Très réfractaires aux servitudes de l’administration territoriale que sont les impôts, le découpage de l’espace et la scolarisation, les Touaregs ont constamment fait craquer l’entité malienne. Une première rébellion déclenchée trois ans après l’indépendance du Mali (1963) sera jugulée par le capitaine Djiby Silas Diarra et le Lieutenant Jean Bolon Samaké. Au plan diplomatique, l’immense prestige de Modibo Keita et sa profonde amitié avec le Président Ben Bella hâtèrent le retour de la paix. Mais le précédent était là ; et servait de stimulante référence pour les générations suivantes, dans cette communauté forte de moins d’un million d’âmes, que la couleur blanche de la peau et les zones d’implantation et de nomadisation nettement excentrées, séparent de l’écrasante majorité des Maliens. Avant ATT, le Président Moussa Traoré a eu sa guerre de l’Azawad entre 1990 et 1991. Il échut au Président Alpha Oumar Konaré de faire la paix, en 1996, avec l’aide de deux facilitateurs : le Français Edgar Pisani et le Mauritanien Ahmed Baba Miské.

A cent jours de la fin de son deuxième et dernier mandat, ATT est confronté à une guerre dont les enjeux sont diversement décryptés par la classe politique (pré-campagne électorale oblige) et par une presse qui en fait son menu quotidien, à la fois par professionnalisme et par chauvinisme. Du monceau des discours et des éditoriaux, il ressort que la crise de confiance est croissante entre Paris et Bamako. En privé, les officiels maliens dénoncent la complaisance avec laquelle Rfi et France 24 relayent les communiqués des rebelles du Mnla, notamment les sorties fracassantes et anti-maliennes du porte-parole des rebelles en France, Moussa Ag Assarid, émigré anonyme jusqu’au déclenchement des hostilités, en décembre 2010. En outre, une thèse extrême dans certains milieux du Renseignement en Afrique, interprète la capture des deux Français Philippe Verdon et Lazarivic, comme un scénario de fausse prise d’otages qui a permis aux rebelles d’avoir aujourd’hui deux planificateurs militaires dans leurs rangs.

Plus à l’aise que le landerneau politique, la presse se déchaîne et s’enflamme sur le mode du nationalisme le plus violemment anti-français. Proche du candidat Ibrahim Boubacar Keita (IBK) le journal « l’Indépendant » (24 janvier) charge comme un buffle : « les gesticulations actuelles des médias français n’inquiètent nullement le peuple malien qui reste serein. Le Mali, que la France poignarde aujourd’hui, a fourni le plus gros contingent de « tirailleurs sénégalais » qui ont contribué à libérer la France de l’occupation allemande lors de la seconde guerre mondiale. Leurs héritiers qui se battent pour la liberté et l’unité de leur pays dans les confins sahariens, ont conservé la bravoure de leurs illustres devanciers ».

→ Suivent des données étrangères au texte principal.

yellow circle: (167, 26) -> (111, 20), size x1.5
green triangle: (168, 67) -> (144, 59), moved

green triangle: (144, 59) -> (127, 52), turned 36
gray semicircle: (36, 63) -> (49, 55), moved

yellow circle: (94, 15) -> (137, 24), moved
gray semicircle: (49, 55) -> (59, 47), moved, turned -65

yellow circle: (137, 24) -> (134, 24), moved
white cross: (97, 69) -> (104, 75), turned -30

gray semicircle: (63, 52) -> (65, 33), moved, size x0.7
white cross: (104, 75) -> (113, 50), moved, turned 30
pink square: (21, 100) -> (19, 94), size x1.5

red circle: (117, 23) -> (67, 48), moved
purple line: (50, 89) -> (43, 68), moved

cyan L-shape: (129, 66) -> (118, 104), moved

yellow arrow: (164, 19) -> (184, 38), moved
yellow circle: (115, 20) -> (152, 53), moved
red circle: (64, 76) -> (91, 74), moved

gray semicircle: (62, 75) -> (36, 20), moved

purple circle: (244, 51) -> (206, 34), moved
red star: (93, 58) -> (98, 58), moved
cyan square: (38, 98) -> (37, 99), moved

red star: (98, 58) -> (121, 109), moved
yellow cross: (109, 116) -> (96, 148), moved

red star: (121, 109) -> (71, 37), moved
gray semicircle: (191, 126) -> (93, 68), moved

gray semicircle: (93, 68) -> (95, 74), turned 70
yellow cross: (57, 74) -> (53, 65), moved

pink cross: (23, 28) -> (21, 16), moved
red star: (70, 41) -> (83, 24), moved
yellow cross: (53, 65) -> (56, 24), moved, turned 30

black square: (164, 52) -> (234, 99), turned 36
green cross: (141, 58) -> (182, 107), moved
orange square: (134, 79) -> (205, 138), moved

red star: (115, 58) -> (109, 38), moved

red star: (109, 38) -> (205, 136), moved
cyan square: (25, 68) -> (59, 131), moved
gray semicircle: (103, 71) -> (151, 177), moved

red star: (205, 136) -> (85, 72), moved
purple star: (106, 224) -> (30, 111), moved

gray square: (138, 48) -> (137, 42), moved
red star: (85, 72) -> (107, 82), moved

Au coeur de la discorde il y a, à la fois, une divergence de vues et un choc des agendas. Paris qui apprécie le dynamisme militaire de la Mauritanie du Général Aziz, déplore que l’armée malienne n’ait pas bougé contre les terroristes d’Aqmi, mais sort les gros moyens contre quelques centaines d’hommes. En revanche, Bamako considère que les rêves récurrents d’autodétermination de la communauté touarègue – auxquels les Français ne seraient pas totalement étrangers (1) – sont plus urgents à traiter par le feu, que les agissements d’une multinationale terroriste comme Al Qaida.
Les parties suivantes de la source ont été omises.